Benchmark

Want to see how SpreadsheetLight performs in terms of speed and memory usage? You’re in the right place.

The machine used to run the test is a Windows 7 machine with 8 processors at 2.80 GHz, with 10 GB of RAM.

Filling lots of cells

Here’s the source code that generates 3 worksheets with randomly generated data. There are 18 columns: 5 string, 3 DateTime, 5 int, 5 double. And 1,000,000 rows each. Yes, that’s 1 million rows (everyone seems to want to break my library…).

Benchmarking 18 columns with 1 million rows in 3 separate worksheets.

I’d put the resulting file for you to download and check, but it’s about 579 megabytes… Download SpreadsheetLight and perform the benchmark test yourself to check. Here’s the resulting console output:

Start of benchmark
Total Memory: 89824
After new spreadsheet initialisation: 00:00:00.3042508
Total Memory: 1436976
After setting date format: 00:00:00.3167113
Total Memory: 1437880
After writing 1st worksheet: 00:00:31.9221587
Total Memory: 2318495224
After adding Sheet2: 00:02:02.6000107
Total Memory: 763240128
After writing 2nd worksheet: 00:02:32.9303968
Total Memory: 2960912432
After adding Sheet3: 00:04:01.4925267
Total Memory: 1405524960
After writing 3rd worksheet: 00:04:31.5282136
Total Memory: 3331193952
After saving: 00:06:22.0041439
Total Memory: 424056
End of program

So SpreadsheetLight completes that in about 6 minutes 22 seconds. That’s for 3 (worksheets) * 18 (columns) * 1mill (rows) = 54 million cells.

From the output, it seems that the maximum (or thereabouts) amount of memory consumed is 3331193952 bytes, or 3.1 GB at any one time.

Dumping data with DataTable

Here’s the source code that generates 3 DataTable’s with randomly generated data. There are 18 columns: 5 string, 3 DateTime, 5 int, 5 double. And 1,000,000 rows each. Yes, that’s 1 million rows (everyone seems to want to break my library…).

Benchmarking 18 columns with 1 million rows in 3 different DataTable’s in 3 separate worksheets.
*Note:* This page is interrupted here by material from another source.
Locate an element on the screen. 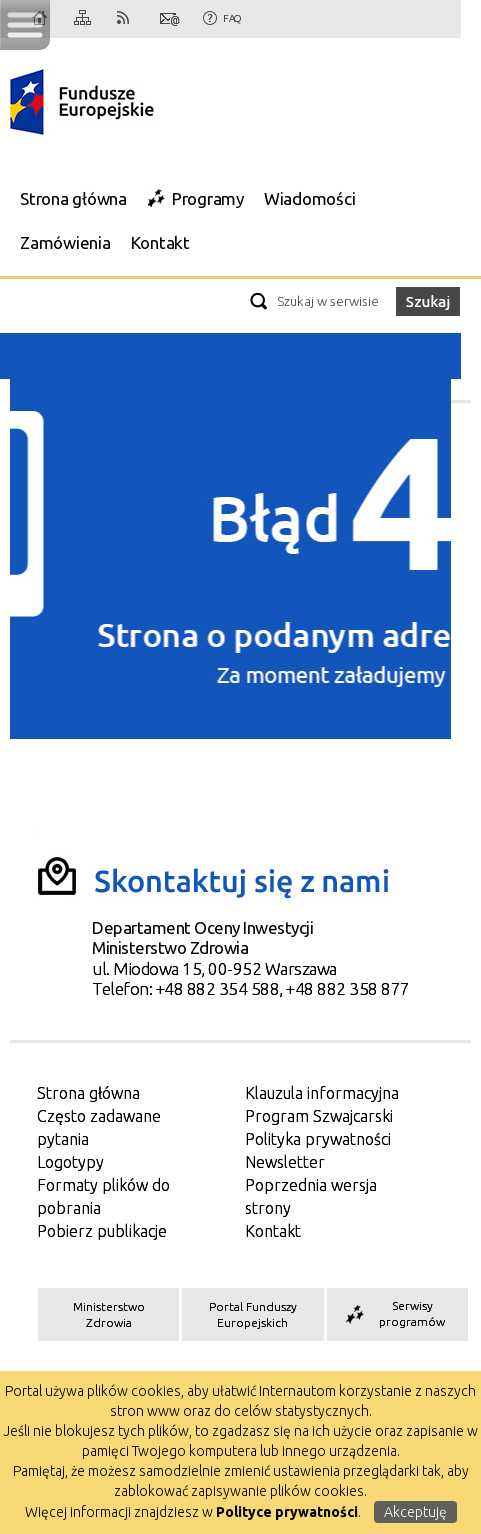 Image resolution: width=481 pixels, height=1534 pixels. Często zadawane pytania is located at coordinates (99, 1127).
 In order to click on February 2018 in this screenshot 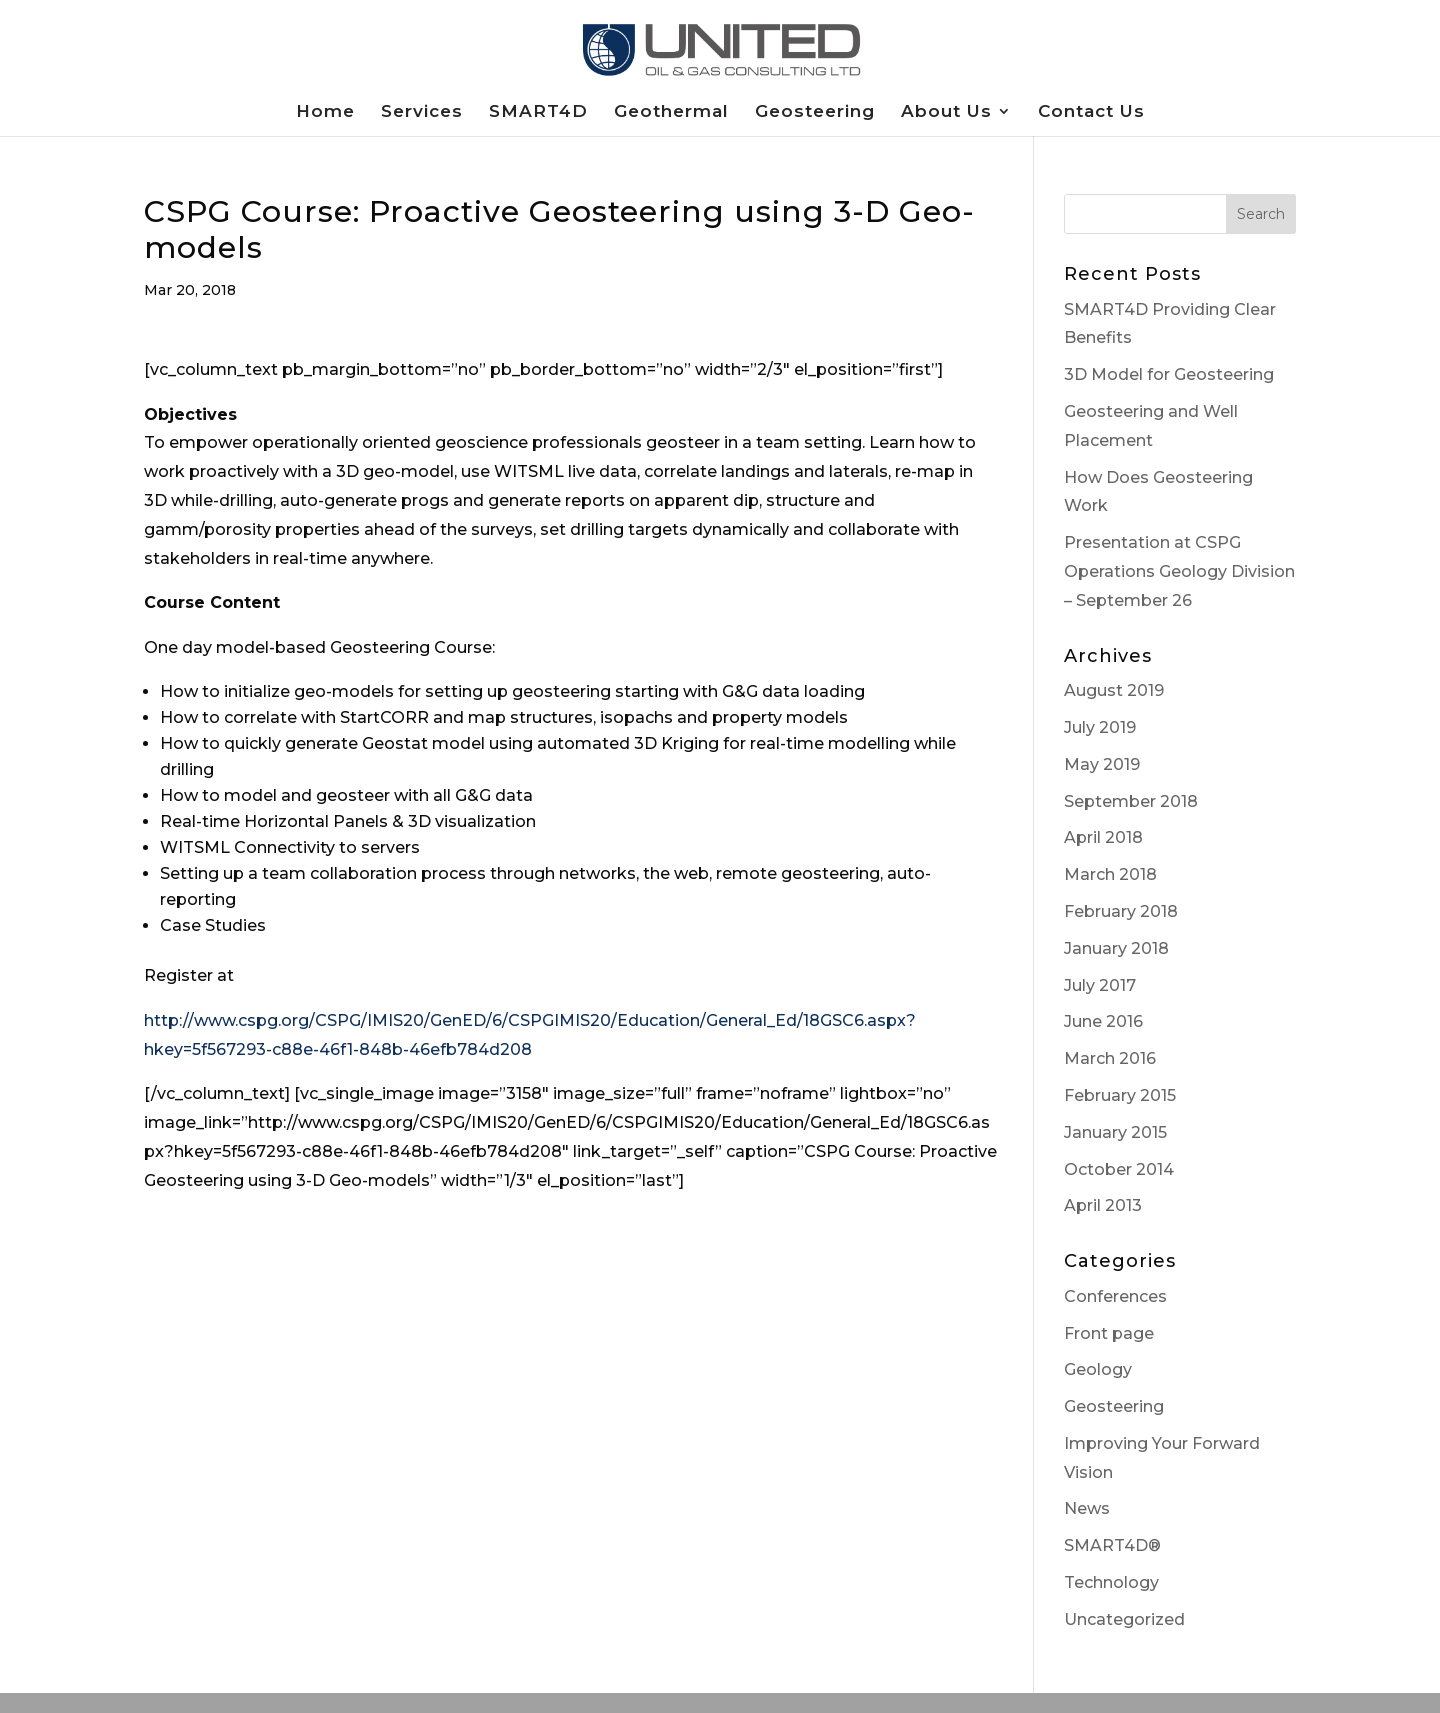 , I will do `click(1121, 911)`.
I’d put the resulting file for you to download and check, but it’s about 579 megabytes… Download SpreadsheetLight and perform the benchmark test yourself to check. Here’s the resulting console output:

Start of benchmark
Total Memory: 125200
Completed DataTable creation: 00:00:25.4068796
Total Memory: 1548115992
After new spreadsheet initialisation: 00:00:25.7373552
Total Memory: 1549418152
After setting date format: 00:00:25.7500793
Total Memory: 1549418680
After importing 1st DataTable: 00:01:07.0734032
Total Memory: 3350628624
After adding Sheet2: 00:02:40.1500782
Total Memory: 1795371752
After importing 2nd DataTable: 00:03:21.1484316
Total Memory: 3477007464
After adding Sheet3: 00:04:52.1853329
Total Memory: 1921619992
After importing 3rd DataTable: 00:05:31.4473829
Total Memory: 3331239088
After saving: 00:07:24.0292079
Total Memory: 422632
End of program

So SpreadsheetLight completes that in about 7 minutes 24 seconds. That’s for 3 (worksheets) * 18 (columns) * 1mill (rows) = 54 million cells.
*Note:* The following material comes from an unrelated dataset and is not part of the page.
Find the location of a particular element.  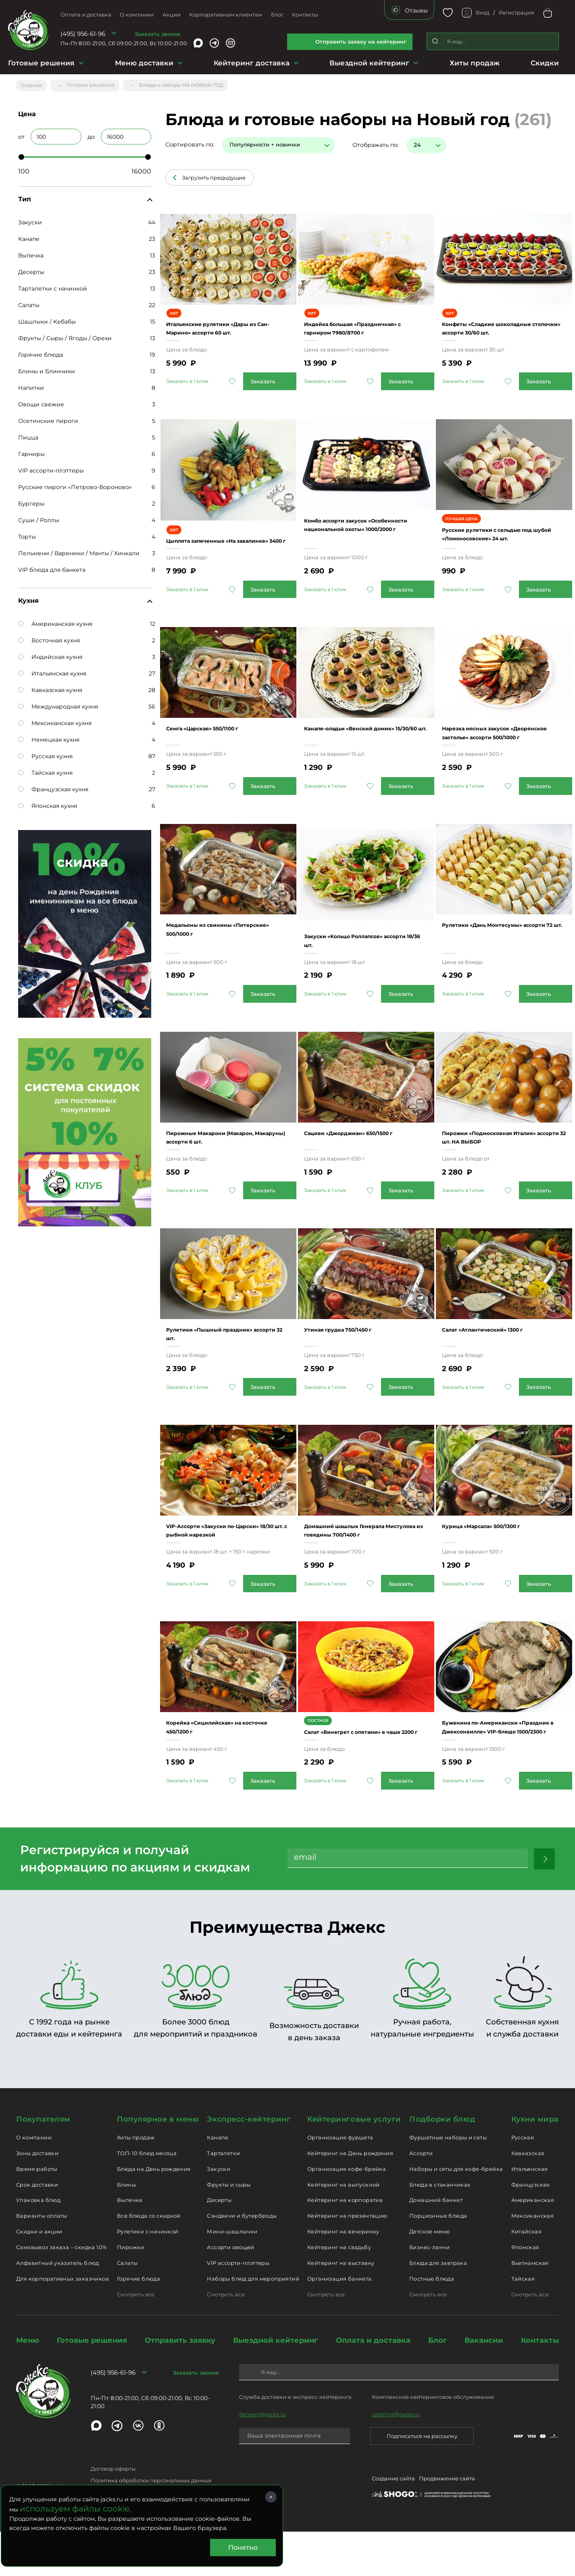 Комбо ассорти закусок «Особенности национальной охоты» 1000/2000 г is located at coordinates (361, 530).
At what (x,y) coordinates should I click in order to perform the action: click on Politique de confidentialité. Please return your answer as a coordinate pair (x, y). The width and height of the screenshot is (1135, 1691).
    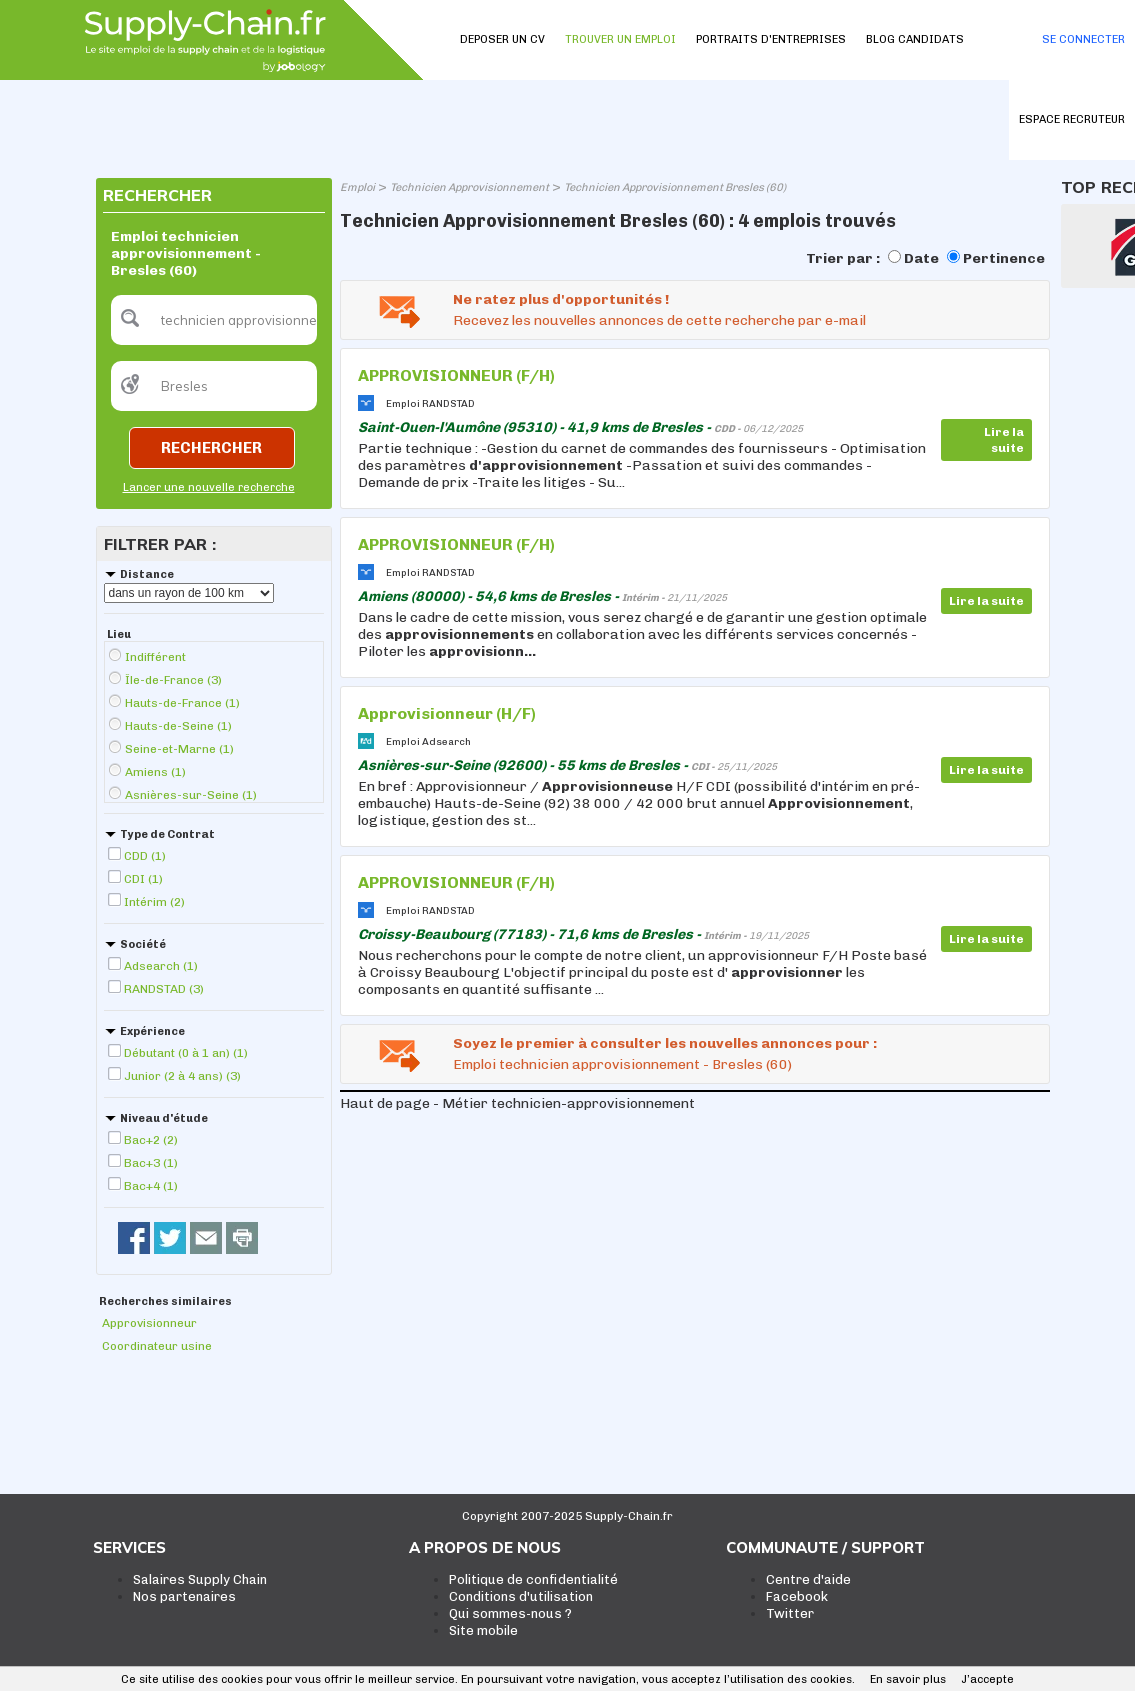     Looking at the image, I should click on (533, 1579).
From the output, it seems that the maximum (or thereabouts) amount of memory consumed is 3477007464 bytes, or 3.24 GB at any one time.
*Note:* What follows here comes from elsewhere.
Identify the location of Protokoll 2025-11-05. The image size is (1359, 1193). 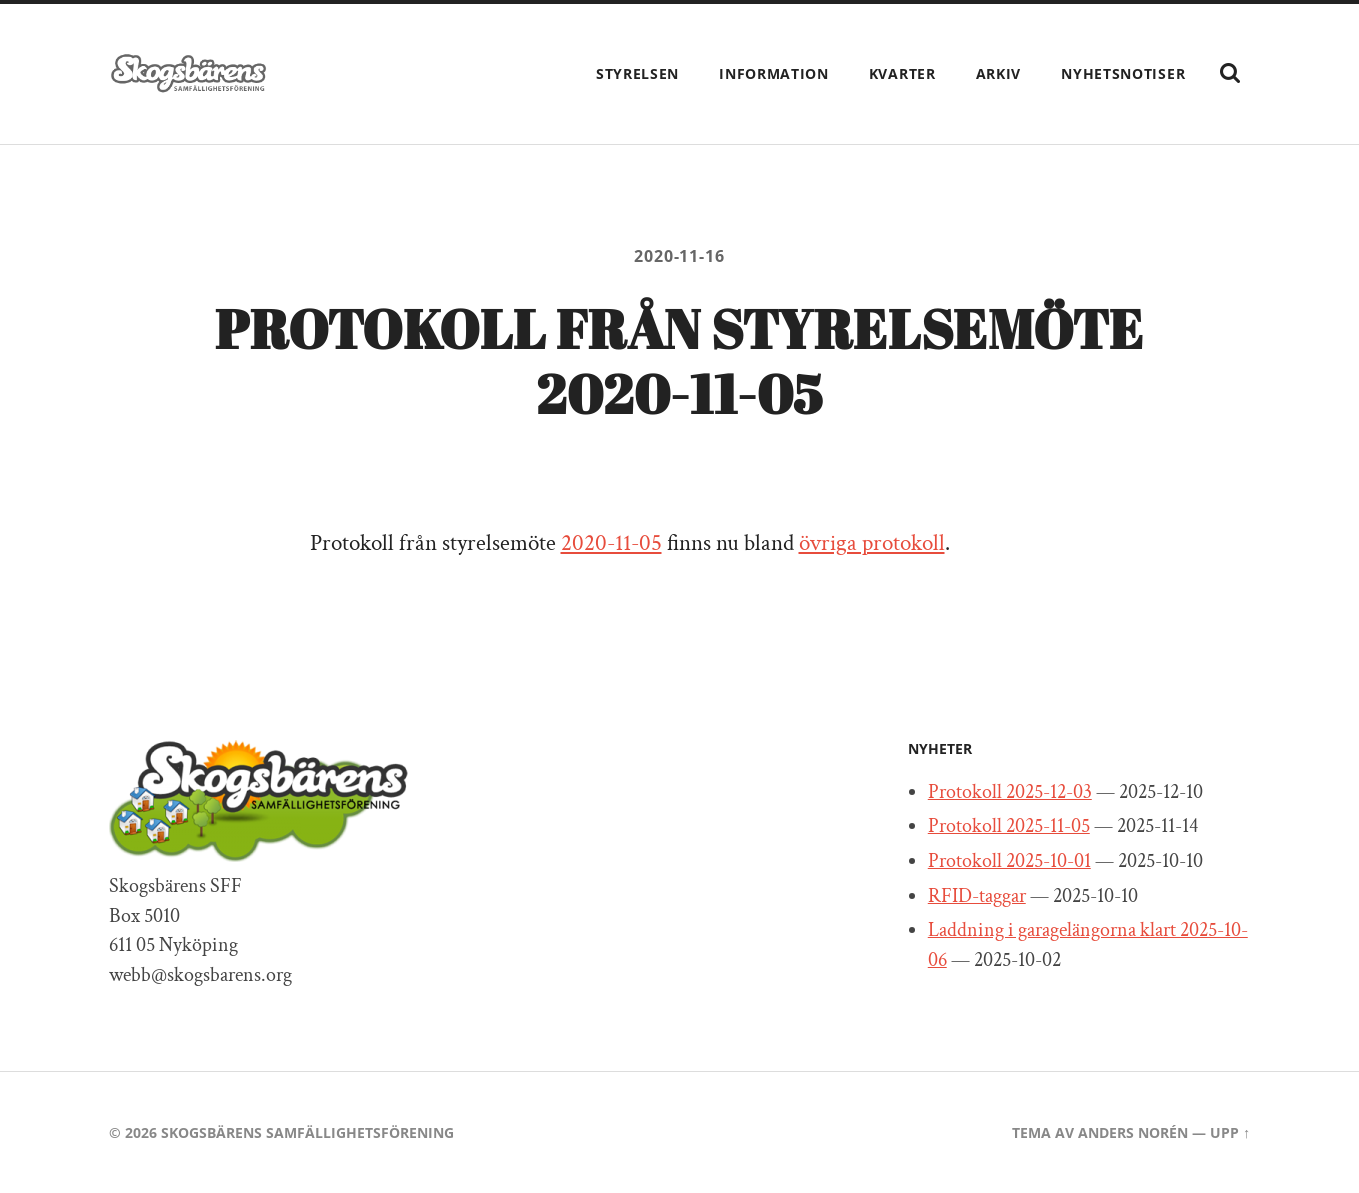 (1009, 826).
What about benchmarking against other libraries?

It feels … immodest. The benchmark source code is given above. You can download the benchmark source code and SpreadsheetLight, and run your own tests against the library you’re either already using or considering to use.

Because the only real definitive conclusion has to come from you. Because your situation is unique to you.